Point-by-point comparison of the distribution of the results of the voxel-wise interregional correlation analysis of the dorsolateral prefrontal cortex (DLFC) in a group of highly educated pAD patients and a group of age- and education-matched controls. Brain regions significantly correlated with DLFC metabolism are superimposed on an MRI scan and shown in green for pAD and in red for controls. The extensive DLFC-related metabolic network highlighted in highly educated pAD is present and topographically similar in highly educated controls but is less extensive with respect to what is observed in highly educated pAD

Metabolic connectivity as a diagnostic probe?

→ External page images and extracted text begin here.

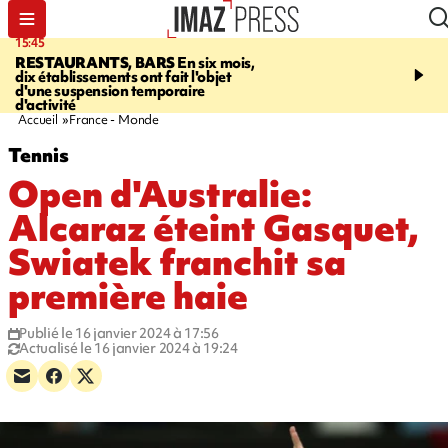
15:45
17:17
RESTAURANTS, BARS
En six mois,
"LE DERNIER REFUG
dix établissements ont fait l'objet
Angeles, un homme vit 
d'une suspension temporaire
panneau publicitaire po
d'activité
promouvoir un film Netf
Accueil
France - Monde
Tennis
Open d'Australie:
Alcaraz éteint Gasquet,
Swiatek franchit sa
première haie
Publié le 16 janvier 2024 à 17:56
Actualisé le 16 janvier 2024 à 19:24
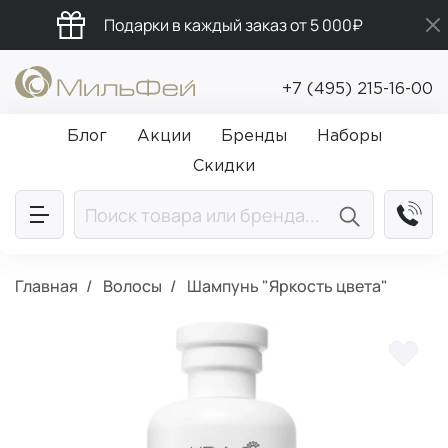
Подарки в каждый заказ от 5 000₽
Бесплатная доставка от 5 000₽
+7 (495) 215-16-00
Промокод ПРИВЕТ
Блог
Акции
Бренды
Наборы
Скидки
Главная
Волосы
Шампунь "Яркость цвета"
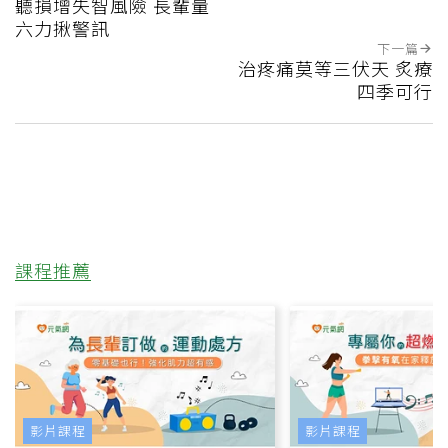
聽損增失智風險 長輩量
六力揪警訊
下一篇
治疼痛莫等三伏天 炙療
四季可行
課程推薦
影片課程
影片課程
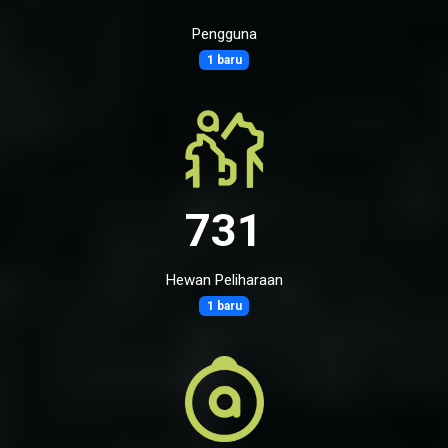
Pengguna
1 baru
731
Hewan Peliharaan
1 baru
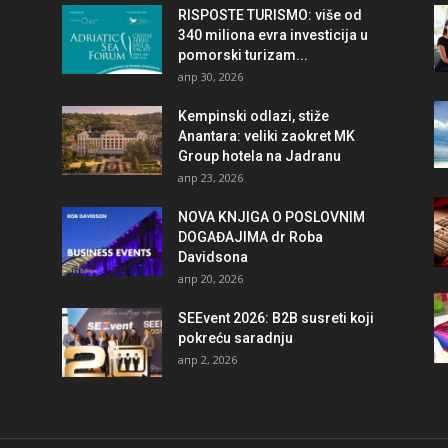
RISPOSTE TURISMO: više od
340 miliona evra investicija u
pomorski turizam...
апр 30, 2026
Kempinski odlazi, stiže
Anantara: veliki zaokret MK
Group hotela na Jadranu
апр 23, 2026
NOVA KNJIGA O POSLOVNIM
DOGAĐAJIMA dr Roba
Davidsona
апр 20, 2026
SEEvent 2026: B2B susreti koji
pokreću saradnju
апр 2, 2026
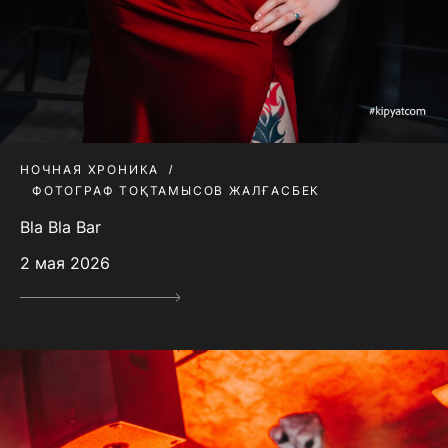
НОЧНАЯ ХРОНИКА
ФОТОГРАФ ТОҚТАМЫСОВ ЖАЛҒАСБЕК
Bla Bla Bar
2 мая 2026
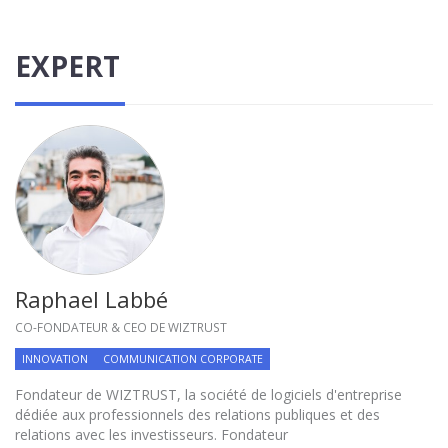
EXPERT
Raphael Labbé
CO-FONDATEUR & CEO DE WIZTRUST
INNOVATION
COMMUNICATION CORPORATE
Fondateur de WIZTRUST, la société de logiciels d'entreprise
dédiée aux professionnels des relations publiques et des
relations avec les investisseurs. Fondateur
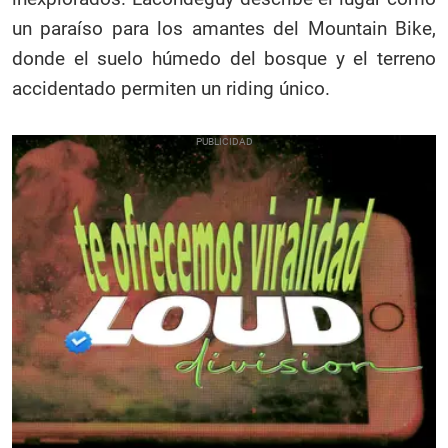
un paraíso para los amantes del Mountain Bike,
donde el suelo húmedo del bosque y el terreno
accidentado permiten un riding único.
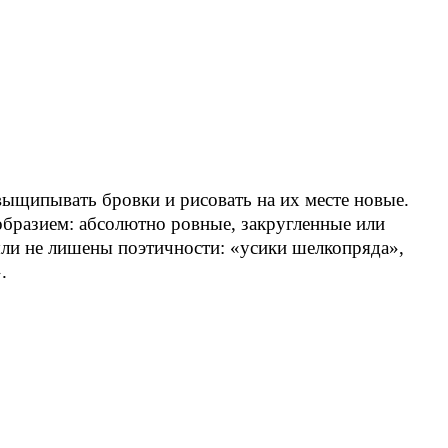
 выщипывать бровки и рисовать на их месте новые.
бразием: абсолютно ровные, закругленные или
ыли не лишены поэтичности: «усики шелкопряда»,
.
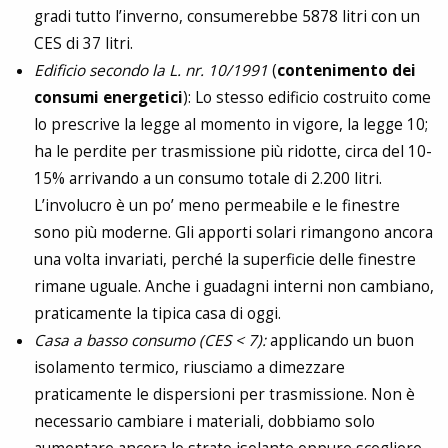
gradi tutto l’inverno, consumerebbe 5878 litri con un
CES di 37 litri.
Edificio secondo la L. nr. 10/1991
(
contenimento dei
consumi energetici
): Lo stesso edificio costruito come
lo prescrive la legge al momento in vigore, la legge 10;
ha le perdite per trasmissione più ridotte, circa del 10-
15% arrivando a un consumo totale di 2.200 litri.
L’involucro è un po’ meno permeabile e le finestre
sono più moderne. Gli apporti solari rimangono ancora
una volta invariati, perché la superficie delle finestre
rimane uguale. Anche i guadagni interni non cambiano,
praticamente la tipica casa di oggi.
Casa a basso consumo (CES < 7):
applicando un buon
isolamento termico, riusciamo a dimezzare
praticamente le dispersioni per trasmissione. Non è
necessario cambiare i materiali, dobbiamo solo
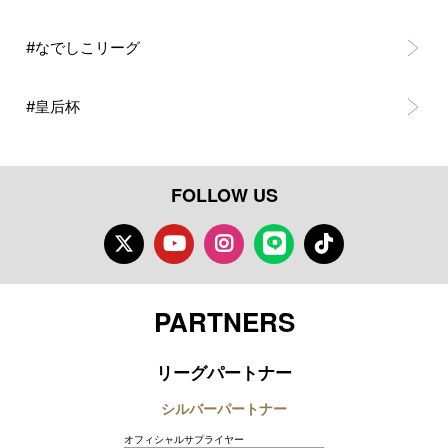
#なでしこリーグ
#皇后杯
FOLLOW US
Twitter
Youtube
Instagram
LINE
TikTok
PARTNERS
リーグパートナー
シルバーパートナー
オフィシャルサプライヤー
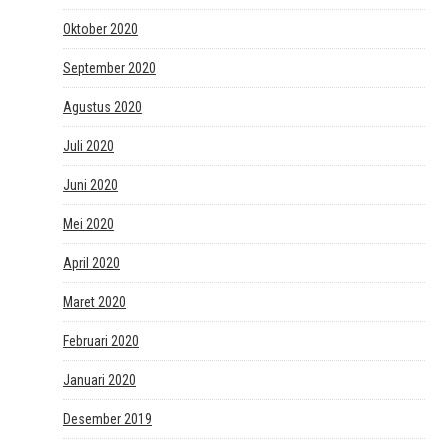
Oktober 2020
September 2020
Agustus 2020
Juli 2020
Juni 2020
Mei 2020
April 2020
Maret 2020
Februari 2020
Januari 2020
Desember 2019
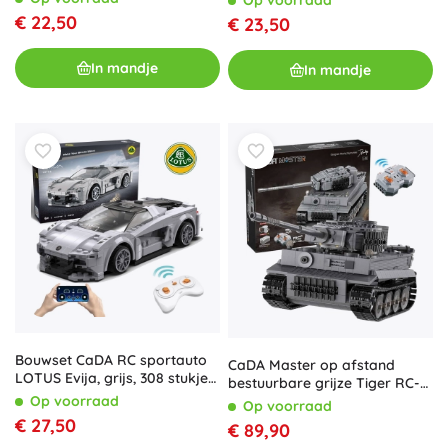
Op voorraad
onderdelen
€ 22,50
€ 23,50
In mandje
In mandje
Bouwset CaDA RC sportauto
CaDA Master op afstand
LOTUS Evija, grijs, 308 stukjes,
bestuurbare grijze Tiger RC-
Dual Mode
tank 925 onderdelen
Op voorraad
Op voorraad
€ 27,50
€ 89,90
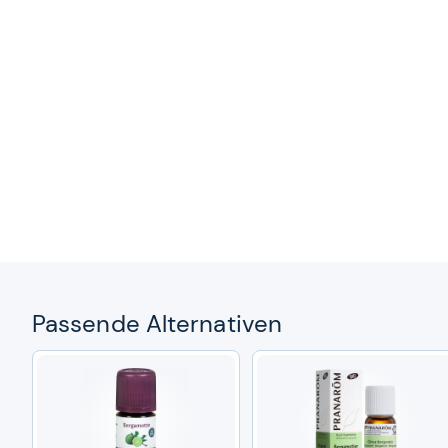
Pas­sende Alter­na­ti­ven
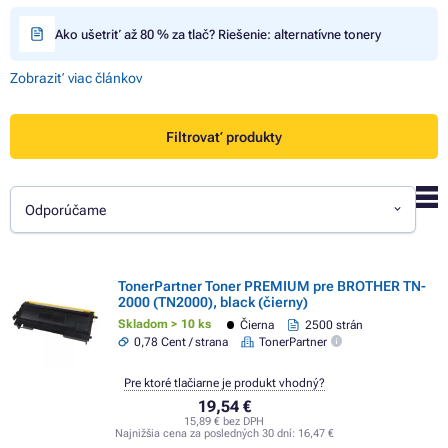
Ako ušetriť až 80 % za tlač? Riešenie: alternatívne tonery
Zobraziť viac článkov
Filtrovať produkty
Odporúčame
TonerPartner Toner PREMIUM pre BROTHER TN-
2000 (TN2000), black (čierny)
Skladom > 10 ks
Čierna
2500 strán
0,78 Cent / strana
TonerPartner
Pre ktoré tlačiarne je produkt vhodný?
19,54 €
15,89 € bez DPH
Najnižšia cena za posledných 30 dní:
16,47 €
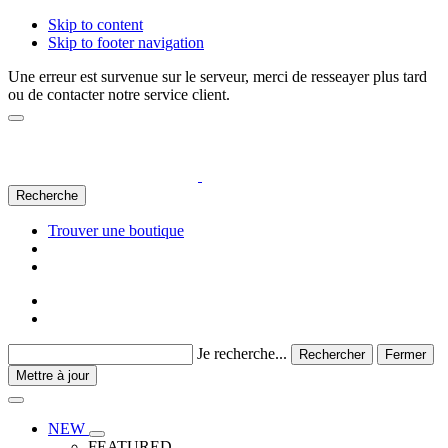
Skip to content
Skip to footer navigation
Une erreur est survenue sur le serveur, merci de resseayer plus tard
ou de contacter notre service client.
Recherche
Trouver une boutique
Je recherche...
Rechercher
Fermer
Mettre à jour
NEW
FEATURED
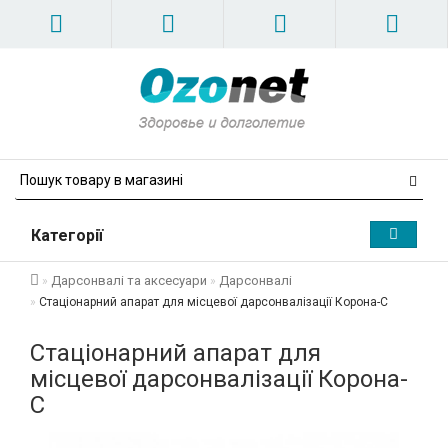
Категорії
Дарсонвалі та аксесуари
Дарсонвалі
Стаціонарний апарат для місцевої дарсонвалізації Корона-С
Стаціонарний апарат для
місцевої дарсонвалізації Корона-
С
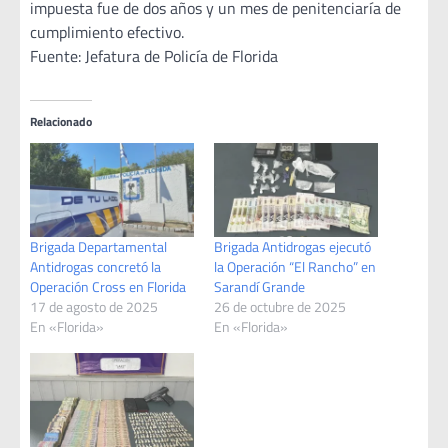
impuesta fue de dos años y un mes de penitenciaría de
cumplimiento efectivo.
Fuente: Jefatura de Policía de Florida
Relacionado
Brigada Departamental
Brigada Antidrogas ejecutó
Antidrogas concretó la
la Operación “El Rancho” en
Operación Cross en Florida
Sarandí Grande
17 de agosto de 2025
26 de octubre de 2025
En «Florida»
En «Florida»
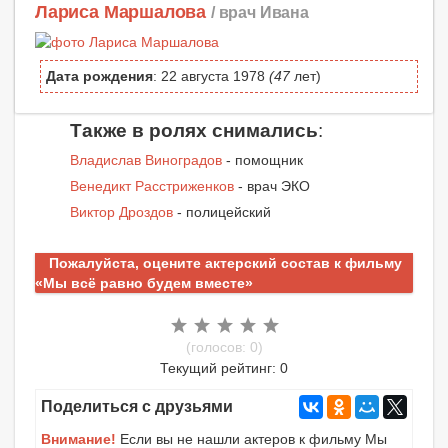
Лариса Маршалова
/ врач Ивана
Дата рождения
: 22 августа 1978
(47
лет)
Также в ролях снимались
:
Владислав Виноградов
- помощник
Венедикт Расстриженков
- врач ЭКО
Виктор Дроздов
- полицейский
Пожалуйста, оцените актерский состав к фильму
«Мы всё равно будем вместе»
(голосов: 0)
Текущий рейтинг: 0
Поделиться с друзьями
Внимание!
Если вы не нашли актеров к фильму Мы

An interesting possibility, to be exploited and explored in further research, is that of using resting metabolic connectivity analysis on an individual basis to predict cognitive decline or response to disease-modifying therapy. To this end, Toussaint and colleagues [50] investigated the diagnostic power of FDG metabolic patterns in AD by combining voxel-based group analysis and independent component analysis to extract differential characteristic patterns from 18F-FDG PET data in a large cohort of normal elderly controls and patients with AD. The obtained patterns were then used in conjunction with a support vector machine to discriminate pAD patients within a group of subjects with mild cognitive impairment (MCI). This approach showed 80 % accuracy (85 % sensitivity and 75 % specificity) and thus allowed improved and early detection and differentiation of typical versus pathological metabolic patterns in the MCI population. The authors concluded that this method has the potential to identify, early in the course of the disease, individuals at high risk of rapid cognitive decline who could be candidates for new therapeutic approaches. Although these results are very intriguing, further studies and, possibly, user-friendly software development are still needed to establish whether this approach could be used by the pharmaceutical industry to better stratify subjects in secondary prevention trials or for clinical diagnostic purposes.

Conclusions

Metabolic connectivity analysis has provided new insight into AD pathophysiology by providing further evidence of DMN impairment, hippocampal disconnection, and both cognitive reserve and compensation mechanisms in the preclinical stage of the disease. Metabolic connectivity studies show that supplementing standard inspection with a comprehensive evaluation of 18F-FDG distribution in the resting brain may allow a more complete understanding of AD pathophysiology and possibly increase the diagnostic sensitivity of 18F-FDG PET. Further studies are needed to evaluate whether resting metabolic connectivity studies can be used on an individual basis to predict cognitive decline or response to disease-modifying therapy.